**What you need to do**
Make an exact copy of the entries, and keep any pictures out of it.

**Records shown**
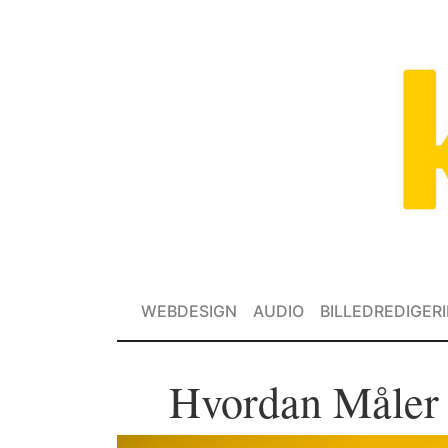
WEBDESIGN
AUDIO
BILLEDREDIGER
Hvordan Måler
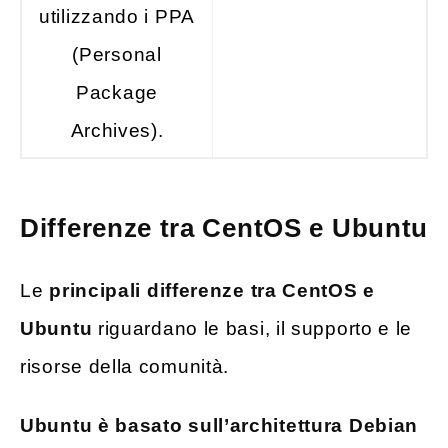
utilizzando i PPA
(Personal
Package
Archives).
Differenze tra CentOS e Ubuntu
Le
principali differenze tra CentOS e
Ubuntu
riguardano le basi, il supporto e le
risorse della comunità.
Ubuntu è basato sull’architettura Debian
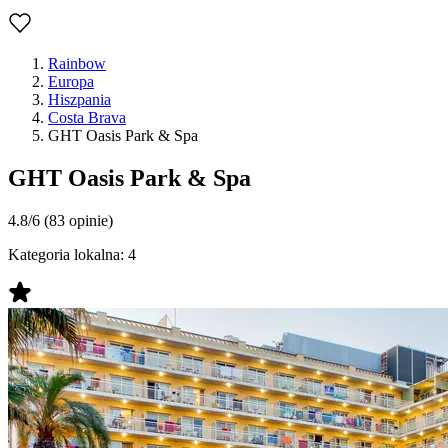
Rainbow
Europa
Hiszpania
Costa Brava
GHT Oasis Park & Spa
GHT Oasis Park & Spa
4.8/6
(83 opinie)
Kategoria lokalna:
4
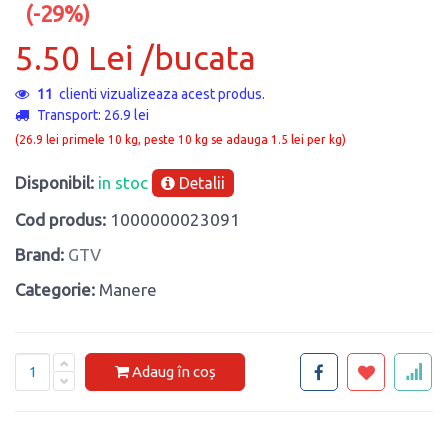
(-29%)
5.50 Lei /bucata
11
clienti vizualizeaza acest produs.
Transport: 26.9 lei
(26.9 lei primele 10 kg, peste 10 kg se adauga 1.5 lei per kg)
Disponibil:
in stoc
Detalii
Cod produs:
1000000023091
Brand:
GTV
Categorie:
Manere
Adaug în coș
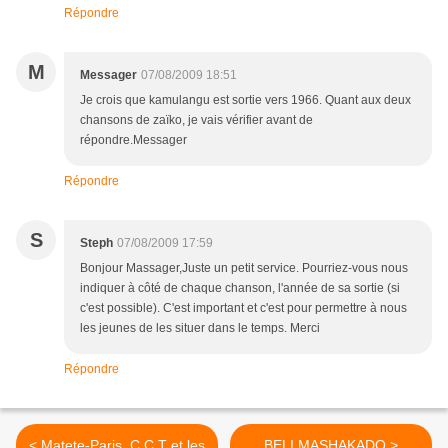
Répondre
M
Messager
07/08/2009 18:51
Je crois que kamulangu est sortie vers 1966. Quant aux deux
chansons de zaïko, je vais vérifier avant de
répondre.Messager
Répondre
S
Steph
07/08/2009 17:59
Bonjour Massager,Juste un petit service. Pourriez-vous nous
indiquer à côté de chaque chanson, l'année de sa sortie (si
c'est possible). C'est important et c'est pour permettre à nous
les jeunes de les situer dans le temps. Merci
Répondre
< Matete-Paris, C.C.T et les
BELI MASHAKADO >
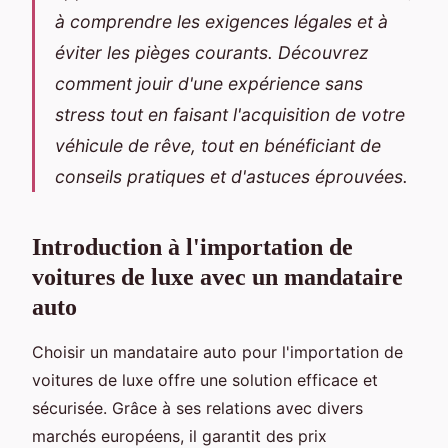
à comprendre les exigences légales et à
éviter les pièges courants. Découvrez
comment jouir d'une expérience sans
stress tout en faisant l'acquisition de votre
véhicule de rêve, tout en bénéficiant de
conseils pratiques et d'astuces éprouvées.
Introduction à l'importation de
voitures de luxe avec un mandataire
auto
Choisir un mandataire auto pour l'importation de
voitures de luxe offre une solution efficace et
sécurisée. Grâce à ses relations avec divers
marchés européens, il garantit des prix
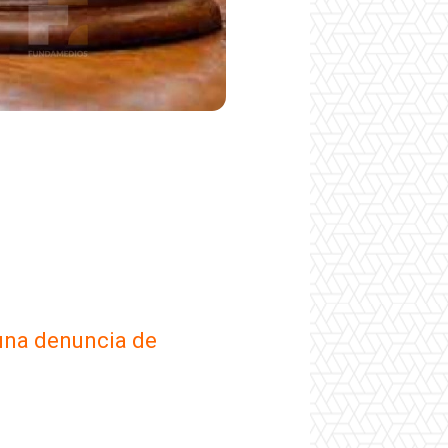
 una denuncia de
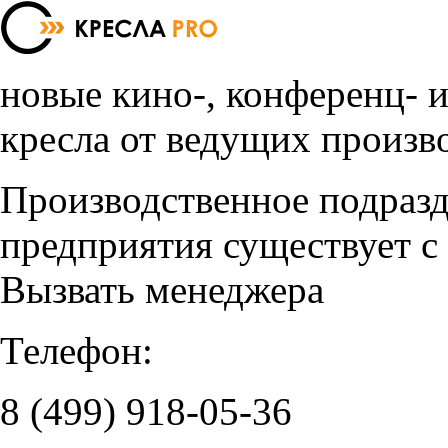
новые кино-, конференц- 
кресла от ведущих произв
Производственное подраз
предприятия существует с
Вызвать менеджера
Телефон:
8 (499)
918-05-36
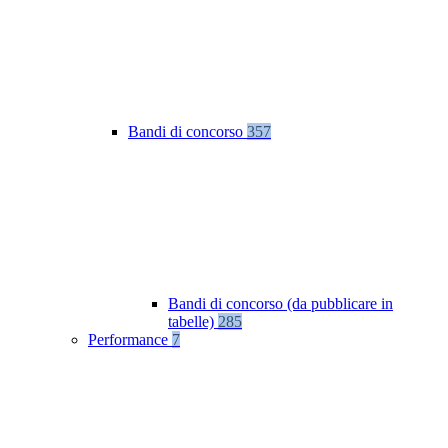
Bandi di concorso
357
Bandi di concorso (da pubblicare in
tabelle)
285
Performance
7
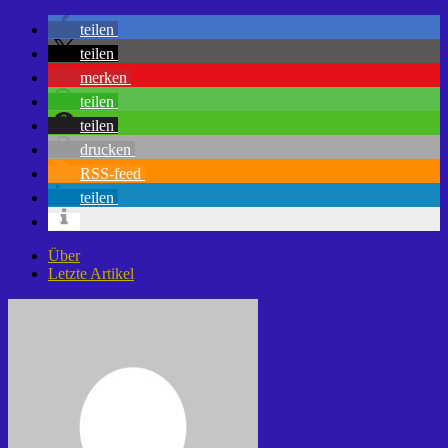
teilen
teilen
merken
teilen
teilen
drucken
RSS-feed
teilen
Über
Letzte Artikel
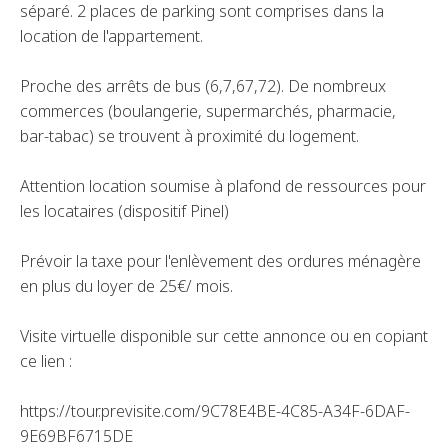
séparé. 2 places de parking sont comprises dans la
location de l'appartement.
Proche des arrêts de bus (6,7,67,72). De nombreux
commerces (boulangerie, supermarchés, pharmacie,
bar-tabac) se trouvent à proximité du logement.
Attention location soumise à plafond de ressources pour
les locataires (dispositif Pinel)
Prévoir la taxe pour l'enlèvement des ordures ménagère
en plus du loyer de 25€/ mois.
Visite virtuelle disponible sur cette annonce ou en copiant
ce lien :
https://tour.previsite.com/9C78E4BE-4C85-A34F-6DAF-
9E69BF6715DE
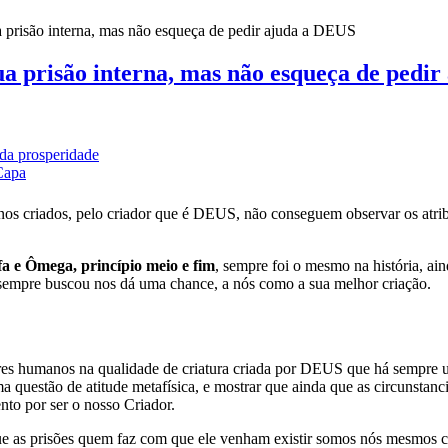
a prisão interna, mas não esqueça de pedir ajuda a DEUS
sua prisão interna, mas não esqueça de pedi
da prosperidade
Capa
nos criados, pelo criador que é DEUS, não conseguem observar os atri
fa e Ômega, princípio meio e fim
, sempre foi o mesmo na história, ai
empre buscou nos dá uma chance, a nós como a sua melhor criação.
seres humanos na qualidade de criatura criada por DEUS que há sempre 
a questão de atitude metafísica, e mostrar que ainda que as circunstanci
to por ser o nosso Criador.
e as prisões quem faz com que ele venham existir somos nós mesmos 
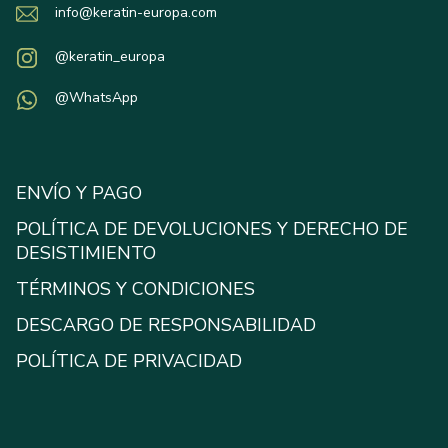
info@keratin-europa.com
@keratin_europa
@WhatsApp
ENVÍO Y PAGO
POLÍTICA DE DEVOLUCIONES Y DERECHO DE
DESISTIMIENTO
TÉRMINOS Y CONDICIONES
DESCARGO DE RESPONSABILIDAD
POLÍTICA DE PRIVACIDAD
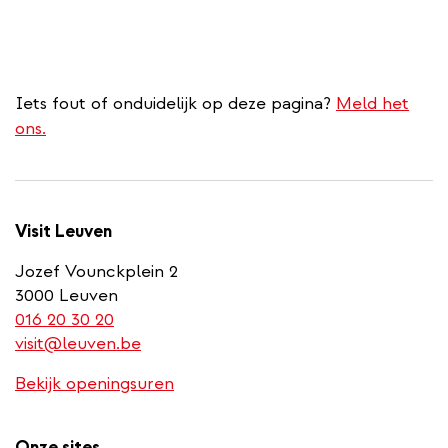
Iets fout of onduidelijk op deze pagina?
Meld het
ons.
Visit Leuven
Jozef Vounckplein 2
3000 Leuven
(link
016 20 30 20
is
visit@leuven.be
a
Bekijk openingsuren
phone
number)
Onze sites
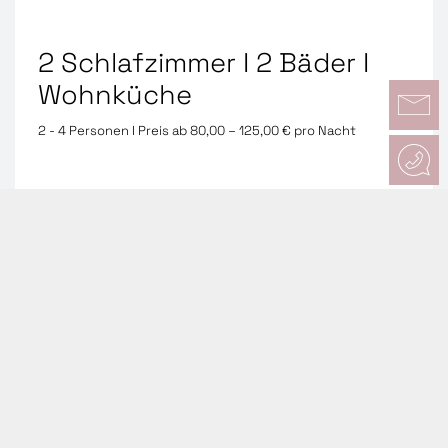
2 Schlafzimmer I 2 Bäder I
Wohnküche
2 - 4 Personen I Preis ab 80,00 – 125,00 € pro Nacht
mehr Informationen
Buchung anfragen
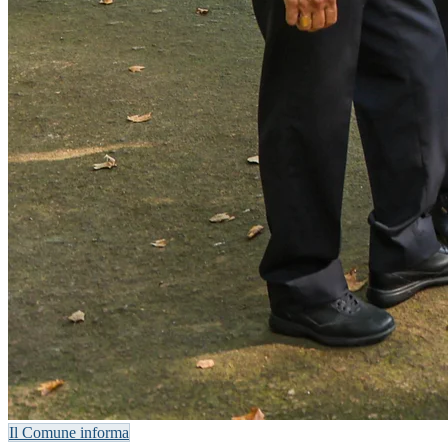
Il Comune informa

**Response**
WEBDESIGN
AUDIO
BILLEDREDIGER
Hvordan Måler
utilizzando i PPA
(Personal
Package
Archives).
Differenze tra CentOS e Ubuntu
Le
principali differenze tra CentOS e
Ubuntu
riguardano le basi, il supporto e le
risorse della comunità.
Ubuntu è basato sull’architettura Debian
Rainbow
Europa
Hiszpania
Costa Brava
GHT Oasis Park & Spa
GHT Oasis Park & Spa
4.8/6
(83 opinie)
Kategoria lokalna:
4
(-29%)
5.50 Lei /bucata
11
clienti vizualizeaza acest produs.
Transport: 26.9 lei
(26.9 lei primele 10 kg, peste 10 kg se adauga 1.5 lei per kg)
Disponibil:
in stoc
Detalii
Cod produs:
1000000023091
Brand:
GTV
Categorie:
Manere
Adaug în coș
Répondre
M
Messager
07/08/2009 18:51
Je crois que kamulangu est sortie vers 1966. Quant aux deux
chansons de zaïko, je vais vérifier avant de
répondre.Messager
Répondre
S
Steph
07/08/2009 17:59
Bonjour Massager,Juste un petit service. Pourriez-vous nous
indiquer à côté de chaque chanson, l'année de sa sortie (si
c'est possible). C'est important et c'est pour permettre à nous
les jeunes de les situer dans le temps. Merci
Répondre
< Matete-Paris, C.C.T et les
BELI MASHAKADO >
à comprendre les exigences légales et à
éviter les pièges courants. Découvrez
comment jouir d'une expérience sans
stress tout en faisant l'acquisition de votre
véhicule de rêve, tout en bénéficiant de
conseils pratiques et d'astuces éprouvées.
Introduction à l'importation de
voitures de luxe avec un mandataire
auto
Choisir un mandataire auto pour l'importation de
voitures de luxe offre une solution efficace et
sécurisée. Grâce à ses relations avec divers
marchés européens, il garantit des prix
 una denuncia de
новые кино-, конференц- 
кресла от ведущих произв
Производственное подраз
предприятия существует с
Вызвать менеджера
Телефон:
8 (499)
918-05-36
Bandi di concorso
357
Bandi di concorso (da pubblicare in
tabelle)
285
Performance
7
teilen
teilen
merken
teilen
teilen
drucken
RSS-feed
teilen
Über
Letzte Artikel
séparé. 2 places de parking sont comprises dans la
location de l'appartement.
Proche des arrêts de bus (6,7,67,72). De nombreux
commerces (boulangerie, supermarchés, pharmacie,
bar-tabac) se trouvent à proximité du logement.
Attention location soumise à plafond de ressources pour
les locataires (dispositif Pinel)
Prévoir la taxe pour l'enlèvement des ordures ménagère
en plus du loyer de 25€/ mois.
Visite virtuelle disponible sur cette annonce ou en copiant
ce lien :
https://tour.previsite.com/9C78E4BE-4C85-A34F-6DAF-
9E69BF6715DE
a prisão interna, mas não esqueça de pedir ajuda a DEUS
sua prisão interna, mas não esqueça de pedi
da prosperidade
Capa
nos criados, pelo criador que é DEUS, não conseguem observar os atri
fa e Ômega, princípio meio e fim
, sempre foi o mesmo na história, ai
empre buscou nos dá uma chance, a nós como a sua melhor criação.
seres humanos na qualidade de criatura criada por DEUS que há sempre 
a questão de atitude metafísica, e mostrar que ainda que as circunstanci
to por ser o nosso Criador.
e as prisões quem faz com que ele venham existir somos nós mesmos 
info@keratin-europa.com
@keratin_europa
@WhatsApp
ENVÍO Y PAGO
POLÍTICA DE DEVOLUCIONES Y DERECHO DE
DESISTIMIENTO
TÉRMINOS Y CONDICIONES
DESCARGO DE RESPONSABILIDAD
POLÍTICA DE PRIVACIDAD
Iets fout of onduidelijk op deze pagina?
Meld het
ons.
Visit Leuven
Jozef Vounckplein 2
3000 Leuven
(link
016 20 30 20
is
visit@leuven.be
a
Bekijk openingsuren
phone
number)
Onze sites
2 Schlafzimmer I 2 Bäder I
Wohnküche
2 - 4 Personen I Preis ab 80,00 – 125,00 € pro Nacht
mehr Informationen
Buchung anfragen
Il Comune informa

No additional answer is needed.